В доме кроме кухни было четыре комнаты. На кухне, казалось, все осталось на прежних местах. У потемневшей от времени каменной стены стояла дровяная плита — такие я видел в детстве, но многие годы уже не встречал; и когда я внимательнее осмотрел помещение, то не обнаружил даже водопроводного крана, лишь металлическое ведро, наполовину наполненное водой. Рядом с кухней находилась спаленка, оклеенная голубоватыми сонными обоями. Дверь из спальни вела в библиотеку, все четыре стены которой, от пола до потолка, были заняты стеллажами с книгами, и даже единственное окно загораживала книжная полка. Источником света служила только медная люстра, свисавшая над столом в центре комнаты. Полки прогнулись под тяжестью сотен томов, и уже в дверях я почувствовал вековой запах старых книг, затхлый дух пожелтевшей бумаги. Я медленно прошел вдоль стеллажей, читая названия на корешках. В основном это были книги на немецком, но попадались и на английском, французском, испанском, а также на незнакомых мне языках. Некоторые из них выглядели очень старыми. На столе была целая груда раскрытых книг, их страницы начали потихоньку покрываться пылью, которая, казалось, дымкой растекалась по всему дому; и, когда я снял несколько томов с полки, где должно было находиться окно, луч света внезапно прорезал комнату.

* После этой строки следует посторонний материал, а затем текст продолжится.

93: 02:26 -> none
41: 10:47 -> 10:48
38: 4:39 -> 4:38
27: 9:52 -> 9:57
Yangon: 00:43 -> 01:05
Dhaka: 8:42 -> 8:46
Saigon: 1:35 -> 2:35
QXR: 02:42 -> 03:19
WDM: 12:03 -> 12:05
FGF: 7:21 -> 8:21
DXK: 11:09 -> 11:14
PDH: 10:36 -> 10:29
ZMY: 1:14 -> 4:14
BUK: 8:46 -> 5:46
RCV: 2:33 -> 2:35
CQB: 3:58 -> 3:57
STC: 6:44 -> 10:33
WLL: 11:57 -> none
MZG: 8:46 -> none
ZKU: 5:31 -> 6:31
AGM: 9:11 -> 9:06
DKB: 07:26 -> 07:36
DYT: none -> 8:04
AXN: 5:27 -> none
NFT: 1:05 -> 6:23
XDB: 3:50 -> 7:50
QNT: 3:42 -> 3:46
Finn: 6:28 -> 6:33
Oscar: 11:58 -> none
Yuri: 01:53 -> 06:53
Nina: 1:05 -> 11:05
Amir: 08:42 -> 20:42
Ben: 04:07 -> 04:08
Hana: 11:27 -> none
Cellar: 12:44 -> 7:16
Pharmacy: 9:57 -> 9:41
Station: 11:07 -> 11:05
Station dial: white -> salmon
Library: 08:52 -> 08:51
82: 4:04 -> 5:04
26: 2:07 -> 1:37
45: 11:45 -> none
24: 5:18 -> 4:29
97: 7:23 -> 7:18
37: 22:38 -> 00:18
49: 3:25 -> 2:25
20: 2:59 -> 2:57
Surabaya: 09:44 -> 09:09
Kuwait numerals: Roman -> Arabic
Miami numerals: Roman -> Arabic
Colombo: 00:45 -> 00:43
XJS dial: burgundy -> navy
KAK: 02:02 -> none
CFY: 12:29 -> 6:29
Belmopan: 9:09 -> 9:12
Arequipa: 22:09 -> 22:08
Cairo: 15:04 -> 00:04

Если я правильно понял, почти вся библиотека была посвящена одному предмету: бабочкам. Слова Schmetterling, butterfly, papillon, mariposa, borboleta [1]повторялись в бесчисленных формах в названиях книг, и я не мог припомнить, чтобы когда-нибудь встречал столь полное собрание, посвященное одной теме. Я сел за стол и стер пыль с верхнего тома: Histoire naturelle des L'epidopt`eres d'Europe par H. Lucas avec 80 planches repr'esentant 400 sujets. [2]Книга вышла в Париже в 1864 году в издательстве, располагавшемся по адресу 24, rue Hautefeuille. [3]Второе издание. Пораженный, я рассматривал цветные таблицы, открывавшиеся под прозрачными листами папиросной бумаги. Краски не потускнели, они по-прежнему сохраняли яркость, махаоны из детства со своими острыми шпорами, адмиралы, траурницы с кремовыми ободками по краям крыльев. Я просмотрел восхитительную книгу Die Schmetterlinge Europas, [4]которую издал доктор медицины и философии Арнольд Шпулер в Штутгарте в 1910 году, читал бесконечный перечень ничего не говорящих мне латинских названий: Apatura iris, Limenitis p'opuli, Polyg'onia с-album, Van'essa antiopa, Sat'urnia pav'onia.Я перелистал книгу Альфреда Рассела Уоллеса Malayan Archipelago, [5]углы ее страниц завернулись, а поля были испещрены набегающими друг на друга чернильными пометками и комментариями, написанными невероятно мелким почерком; местами буквы поблекли настолько, что стали уже почти неразличимы.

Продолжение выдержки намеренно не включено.